It is that exact attitude that still somewhat defines my life today. I get über excited about things and then, suddenly like the wind changing its course, I get cold feet and take my time. Sometimes, I need a good old push to do things. I have been known to dig my toes in really deep and not budge an inch.
My parents never made it a point to be raised with any religious format. The spiritual concepts I have discovered, have been of my own doing, following my intuition and my path without the constrictions of a book or a man telling me how sorry I should feel for whatever I did wrong that day. Ever since I was aware of life, I worshiped the sun. I inhaled the mist of the moon late at night and made promises to all the stars that I would become someone.
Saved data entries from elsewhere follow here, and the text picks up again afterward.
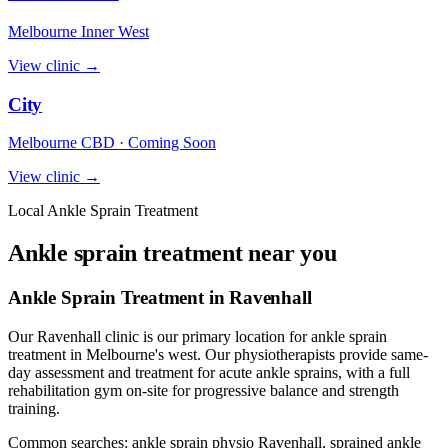
Melbourne Inner West
View clinic →
City
Melbourne CBD · Coming Soon
View clinic →
Local Ankle Sprain Treatment
Ankle sprain treatment near you
Ankle Sprain Treatment in Ravenhall
Our Ravenhall clinic is our primary location for ankle sprain
treatment in Melbourne's west. Our physiotherapists provide same-
day assessment and treatment for acute ankle sprains, with a full
rehabilitation gym on-site for progressive balance and strength
training.
Common searches: ankle sprain physio Ravenhall, sprained ankle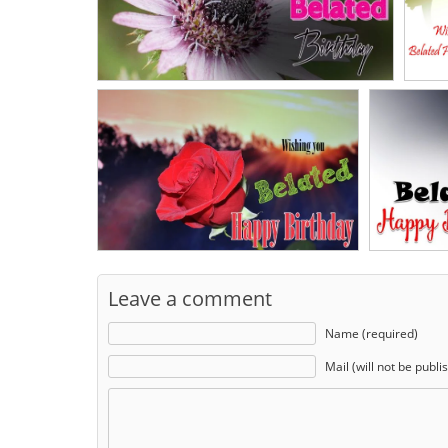
Leave a comment
Name (required)
Mail (will not be publi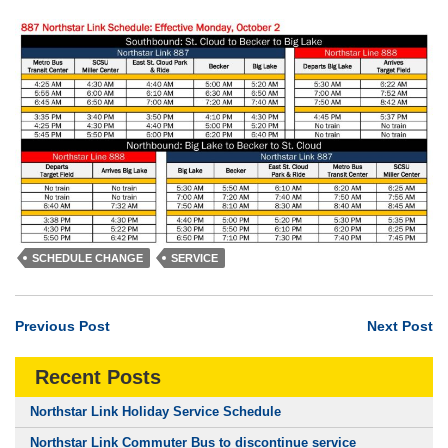
SCHEDULE CHANGE
SERVICE
Previous Post
Next Post
Recent Posts
Northstar Link Holiday Service Schedule
Northstar Link Commuter Bus to discontinue service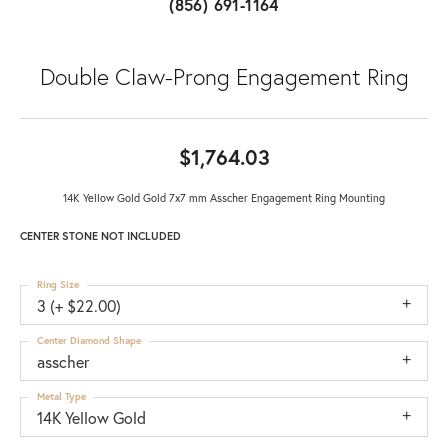
(856) 691-1164
Double Claw-Prong Engagement Ring
$1,764.03
14K Yellow Gold Gold 7x7 mm Asscher Engagement Ring Mounting
CENTER STONE NOT INCLUDED
Ring Size
3 (+ $22.00)
Center Diamond Shape
asscher
Metal Type
14K Yellow Gold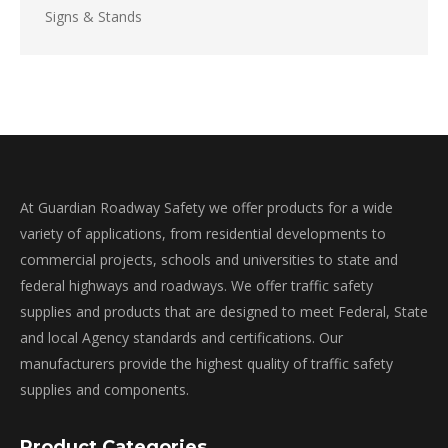
Signs & Stands
At Guardian Roadway Safety we offer products for a wide
variety of applications, from residential developments to
commercial projects, schools and universities to state and
federal highways and roadways. We offer traffic safety
supplies and products that are designed to meet Federal, State
and local Agency standards and certifications. Our
manufacturers provide the highest quality of traffic safety
supplies and components.
Product Categories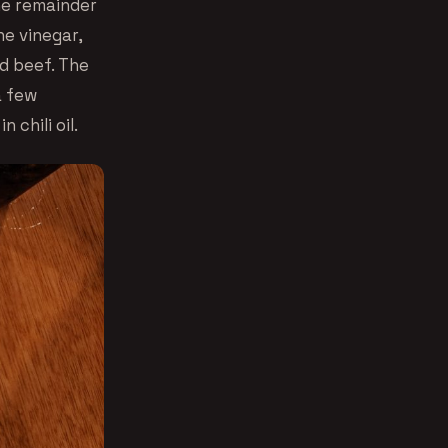
he remainder
ne vinegar,
ed beef. The
a few
 chili oil.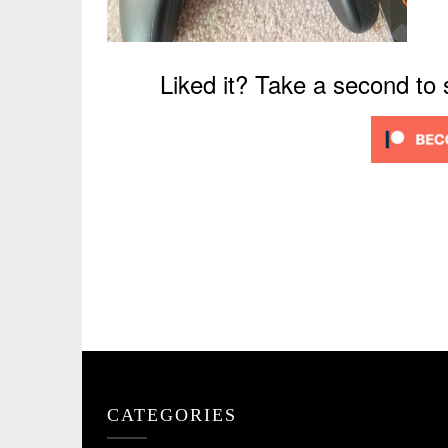
Liked it? Take a second to
CATEGORIES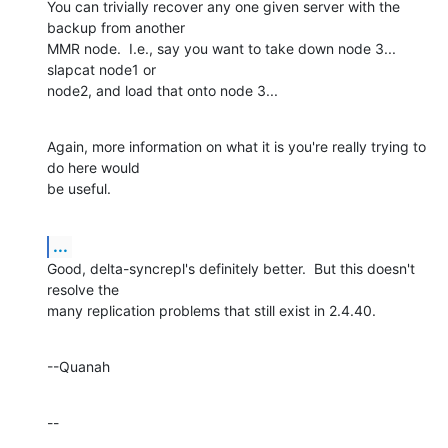
You can trivially recover any one given server with the 
backup from another 

MMR node.  I.e., say you want to take down node 3... 
slapcat node1 or 

node2, and load that onto node 3...
Again, more information on what it is you're really trying to 
do here would 

be useful.
...
Good, delta-syncrepl's definitely better.  But this doesn't 
resolve the 

many replication problems that still exist in 2.4.40.
--Quanah
--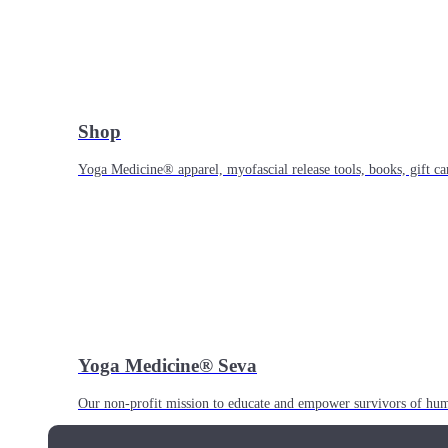
Shop
Yoga Medicine® apparel, myofascial release tools, books, gift ca
Yoga Medicine® Seva
Our non-profit mission to educate and empower survivors of huma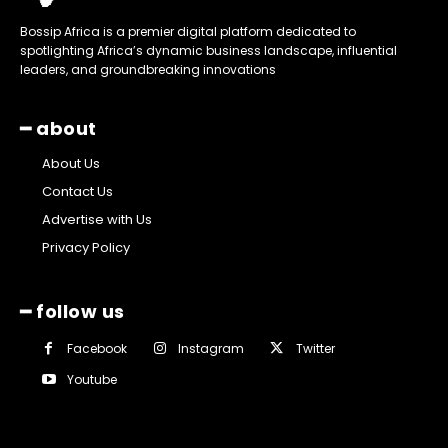
Bossip Africa is a premier digital platform dedicated to
spotlighting Africa’s dynamic business landscape, influential
leaders, and groundbreaking innovations
━ about
About Us
Contact Us
Advertise with Us
Privacy Policy
━ follow us
Facebook
Instagram
Twitter
Youtube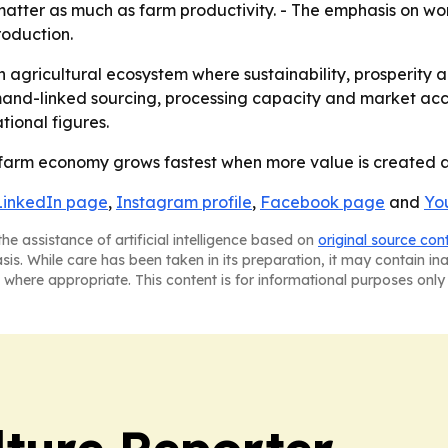
atter as much as farm productivity. - The emphasis on wom
roduction.
 an agricultural ecosystem where sustainability, prosperity
nd-linked sourcing, processing capacity and market acces
ional figures.
s farm economy grows fastest when more value is created afte
LinkedIn page
,
Instagram profile
,
Facebook page
and
Yo
he assistance of artificial intelligence based on
original source con
asis. While care has been taken in its preparation, it may contain i
 where appropriate. This content is for informational purposes only 
lture Reporter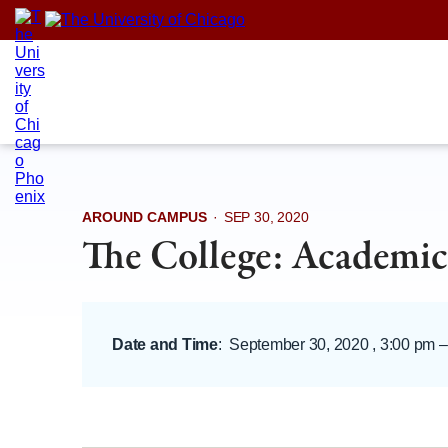
Skip
to
content
AROUND CAMPUS
·
SEP 30, 2020
The College: Academic
Date and Time
:
September 30, 2020 , 3:00 pm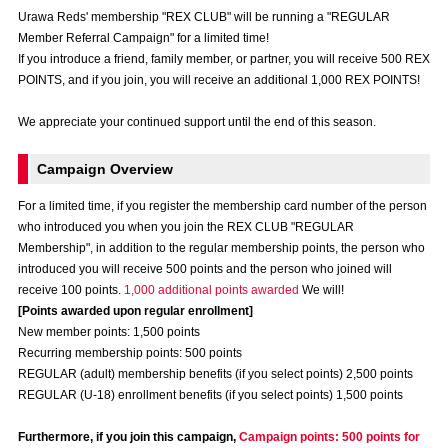
Advance application for those wishing to display flags
Urawa Reds' membership "REX CLUB" will be running a "REGULAR
Member Referral Campaign" for a limited time!
Advance application for those who wish to display a flag other than
If you introduce a friend, family member, or partner, you will receive 500 REX
the official flag (L flag size or smaller)
POINTS, and if you join, you will receive an additional 1,000 REX POINTS!
How to enter at home games
training schedule
We appreciate your continued support until the end of this season.
Ohara Training Ground
SPORTS FOR PEACE! Project
Campaign Overview
Trial Management Regulations
For a limited time, if you register the membership card number of the person
who introduced you when you join the REX CLUB "REGULAR
Membership", in addition to the regular membership points, the person who
introduced you will receive 500 points and the person who joined will
receive 100 points.
1,000 additional points awarded
We will!
[Points awarded upon regular enrollment]
New member points: 1,500 points
Recurring membership points: 500 points
REGULAR (adult) membership benefits (if you select points) 2,500 points
REGULAR (U-18) enrollment benefits (if you select points) 1,500 points
Furthermore, if you join this campaign,
Campaign points: 500 points for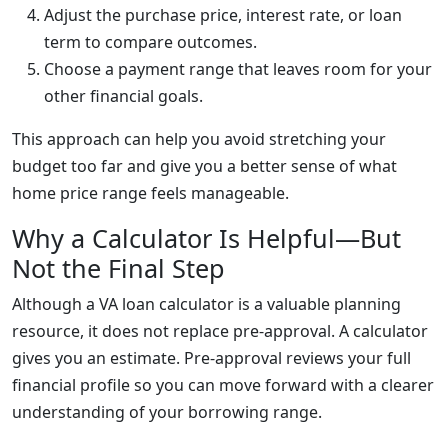
Adjust the purchase price, interest rate, or loan
term to compare outcomes.
Choose a payment range that leaves room for your
other financial goals.
This approach can help you avoid stretching your
budget too far and give you a better sense of what
home price range feels manageable.
Why a Calculator Is Helpful—But
Not the Final Step
Although a VA loan calculator is a valuable planning
resource, it does not replace pre-approval. A calculator
gives you an estimate. Pre-approval reviews your full
financial profile so you can move forward with a clearer
understanding of your borrowing range.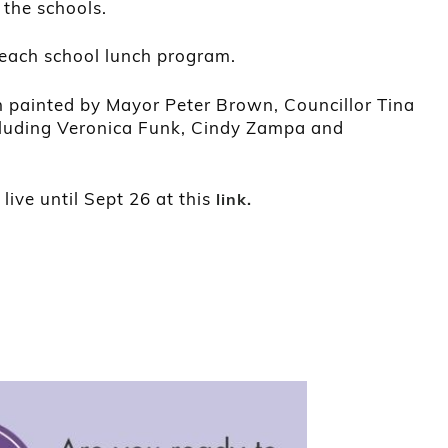
 the schools.
r each school lunch program.
n painted by Mayor Peter Brown, Councillor Tina
ncluding Veronica Funk, Cindy Zampa and
live until Sept 26 at this
link.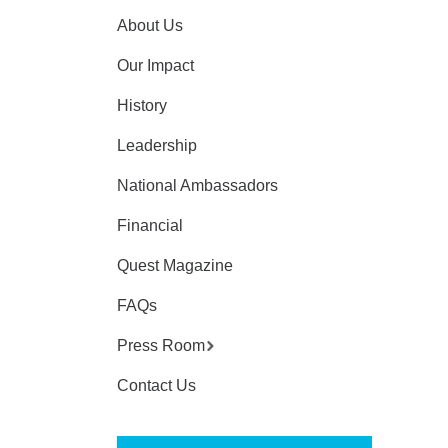
About Us
Our Impact
History
Leadership
National Ambassadors
Financial
Quest Magazine
FAQs
Press Room
Contact Us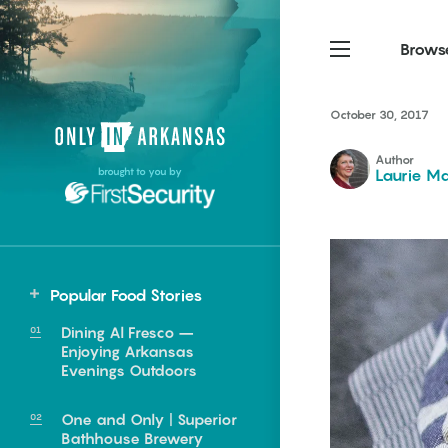
Brows
October 30, 2017
Northwest Arkansas
Northwest Arkansas
Food
Author
brought to you by
Laurie Ma
Fayetteville, Bentonville,
Fayetteville, Bentonville,
Homegrown
Springdale, Fort Smith
Springdale, Fort Smith
South Arkansas
South Arkansas
Events
Hot Springs, Pine Bluff,
Hot Springs, Pine Bluff,
Popular Food Stories
Texarkana, Arkadelphia
Texarkana, Arkadelphia
Northwest
Dining Al Fresco –
Bentonville
Enjoying Arkansas
Evenings Outdoors
Farmington
Fayetteville
One and Only | Superior
e food of
Bathhouse Brewery
Huntsville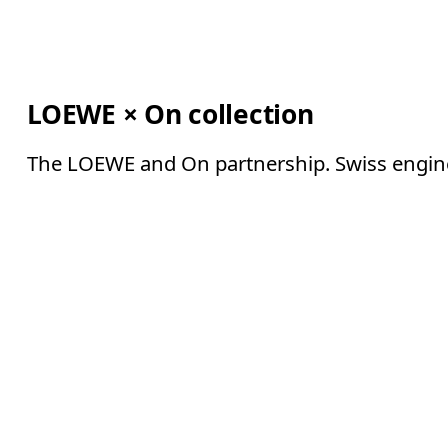
LOEWE × On collection
The LOEWE and On partnership. Swiss enginee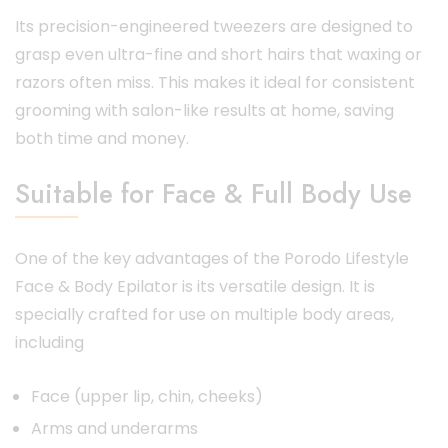
Its precision-engineered tweezers are designed to
grasp even ultra-fine and short hairs that waxing or
razors often miss. This makes it ideal for consistent
grooming with salon-like results at home, saving
both time and money.
Suitable for Face & Full Body Use
One of the key advantages of the Porodo Lifestyle
Face & Body Epilator is its versatile design. It is
specially crafted for use on multiple body areas,
including
Face (upper lip, chin, cheeks)
Arms and underarms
They say we orbit certain parts of the cosmic universe every number of years. Each year, we have two main meteor showers because the Earth, in its beautiful and simple pattern of simply being, follows the orbit bestowed before it, hitting the Milky Way on time. We mere mortals are dependent of the weather to witness these cyclical events, but just because there are clouds, doesn’t mean it isn’t happening. More importantly, it doesn’t mean that someone else, in a completely different part of the same hemisphere, is witnessing what would be the most miraculous event of their lives.
Meteor showers do that to you. The Leonids, true to their name (under the sign of Leo in the months of July and August) can prepare one of the most glamorous demonstrations of the universe a human can be lucky to see.
And that’s the thing: We simply are just humans. We bleed, we piss, we love, we cry, we make mistakes, and we hopefully learn a thing or two before we die. There is no point in life we don’t have the courage to make those “happy accidents”… and no, I am not making a reference to those “SURPRISE! I AM PREGNANT!” moments, because those can suck. All I am saying is,
THIS IS IT.
There is no “other side” for me in the religious sense. Neil Degrasse Tyson said it beautifully here (watch with a box of kleenex):
Sometimes we lack enough words in our language to express the explosion of emotions things like these make us feel.
“You want to feel connected, you want to feel relevant.”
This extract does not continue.